A year-long study found that adults who exercised at least 150 minutes per week showed significantly lower long-term cortisol levels compared to a control group that received only general health advice.
The research, published in the Journal of Sport and Health Science, tracked 130 participants aged 26 to 58 over 12 months. One group engaged in moderate to high-intensity endurance activities such as brisk walking, cycling, or jogging. the other maintained their usual routines.
Cortisol, a hormone produced by the adrenal glands, plays a key role in the body’s stress response by increasing blood sugar, suppressing immune function temporarily, and heightening alertness. While essential for daily rhythms like sleep-wake cycles and metabolism, chronically elevated levels are linked to cardiovascular disease, metabolic disorders such as diabetes, and mental health conditions.
Participants in the exercise group demonstrated reduced cortisol concentrations by the study’s complete, with the effect persisting throughout the observation period. Researchers noted that sustained high cortisol is considered harmful, and regular physical activity may serve as a protective factor against stress-related illnesses.

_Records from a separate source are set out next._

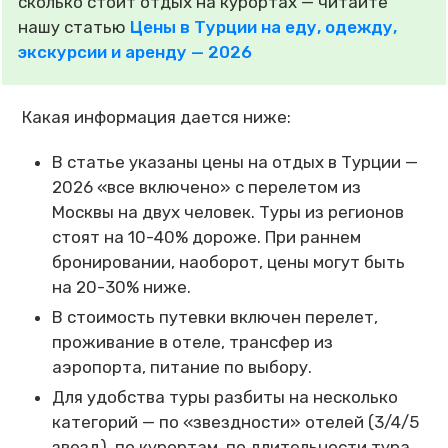
сколько стоит отдых на курортах — читайте
нашу статью
Цены в Турции на еду, одежду,
экскурсии и аренду — 2026
Какая информация дается ниже:
В статье указаны цены на отдых в Турции —
2026 «все включено» с перелетом из
Москвы на двух человек. Туры из регионов
стоят на 10-40% дороже. При раннем
бронировании, наоборот, цены могут быть
на 20-30% ниже.
В стоимость путевки включен перелет,
проживание в отеле, трансфер из
аэропорта, питание по выбору.
Для удобства туры разбиты на несколько
категорий — по «звездности» отелей (3/4/5
звезд), по курортам, по длительности тура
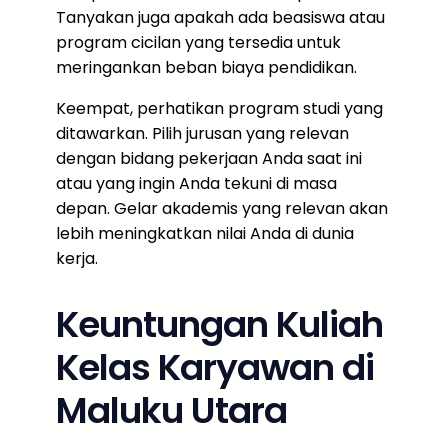
Tanyakan juga apakah ada beasiswa atau
program cicilan yang tersedia untuk
meringankan beban biaya pendidikan.
Keempat, perhatikan program studi yang
ditawarkan. Pilih jurusan yang relevan
dengan bidang pekerjaan Anda saat ini
atau yang ingin Anda tekuni di masa
depan. Gelar akademis yang relevan akan
lebih meningkatkan nilai Anda di dunia
kerja.
Keuntungan Kuliah
Kelas Karyawan di
Maluku Utara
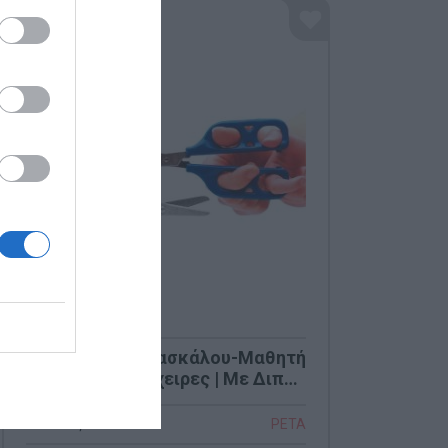
PTR-1 Ψαλίδι Δασκάλου-Μαθητή
PETA για Δεξιόχειρες | Με Διπλή
Λαβή Καθοδήγησης
Κωδικός:
PTR-1
PETA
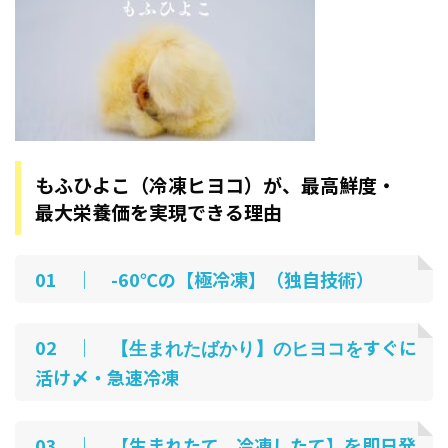
もふひよこ（冷凍ヒヨコ）が、最高鮮度・
最大栄養価を実現できる理由
01 ｜ -60℃の【極冷凍】（独自技術）
02 ｜
すぐに
【生まれたばかり】のヒヨコを
活け〆・急速冷凍
03 ｜ 【生まれたて、冷凍したて】を即日発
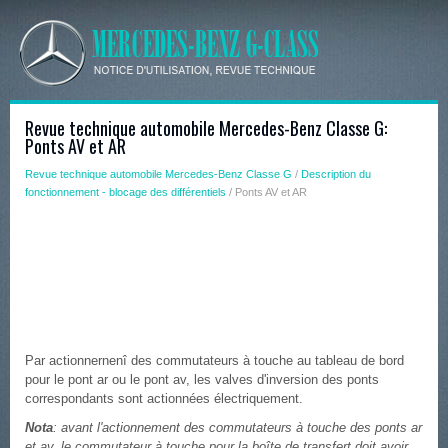
Revue technique automobile Mercedes-Benz Classe G:
Ponts AV et AR
Revue technique automobile Mercedes-Benz Classe G
/
Description du
fonctionnement - blocage des différentiels
/ Ponts AV et AR
Par actionnernenî des commutateurs à touche au tableau de bord
pour le pont ar ou le pont av, les valves d'inversion des ponts
correspondants sont actionnées électriquement.
Nota
: avant l'actionnement des commutateurs à touche des ponts ar
et av, le commutateur à touche pour la boîte de transfert doit avoir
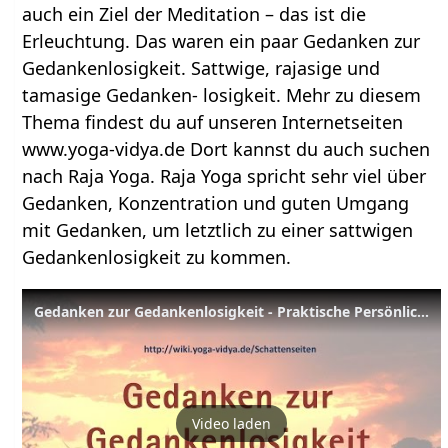
auch ein Ziel der Meditation – das ist die
Erleuchtung. Das waren ein paar Gedanken zur
Gedankenlosigkeit. Sattwige, rajasige und
tamasige Gedanken- losigkeit. Mehr zu diesem
Thema findest du auf unseren Internetseiten
www.yoga-vidya.de Dort kannst du auch suchen
nach Raja Yoga. Raja Yoga spricht sehr viel über
Gedanken, Konzentration und guten Umgang
mit Gedanken, um letztlich zu einer sattwigen
Gedankenlosigkeit zu kommen.
Gedanken zur Gedankenlosigkeit - Praktische Persönlichkeitsentwicklung
Video laden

Study lead Peter J. Gianaros stated that physical activity’s long-term impact on cortisol could be one mechanism through which exercise guards against various diseases and psychological strain. However, he emphasized that further investigation is needed to fully establish this protective effect.
For more on this story, see Green tea lowers LDL cholesterol by 5.8 mg/dl in meta-analysis.
A parallel analysis of 81 adults confirmed similar findings, measuring cortisol via hair samples and assessing nervous system function through MRI scans. The exercise group again showed statistically significant reductions in cortisol compared to controls who received lifestyle information but did not change activity levels.
Both studies align on the threshold of 150 weekly minutes of endurance exercise as the point at which measurable long-term benefits to stress hormone regulation emerge. This amount aligns with World Health Organization recommendations for adult physical activity.
The findings suggest that consistent aerobic movement does more than improve fitness — it may recalibrate the body’s hormonal response to stress over time, offering a non-pharmacological avenue for disease prevention.
How much exercise is needed to lower cortisol long-term?
At least 150 minutes per week of moderate to high-intensity endurance activity, such as brisk walking, cycling, or jogging, was required to observe significant reductions in cortisol levels over a year.

Why is lowering cortisol important for health?
Chronically elevated cortisol is associated with increased risk of heart disease, metabolic disorders like diabetes, and mental health conditions; reducing it may help mitigate these risks.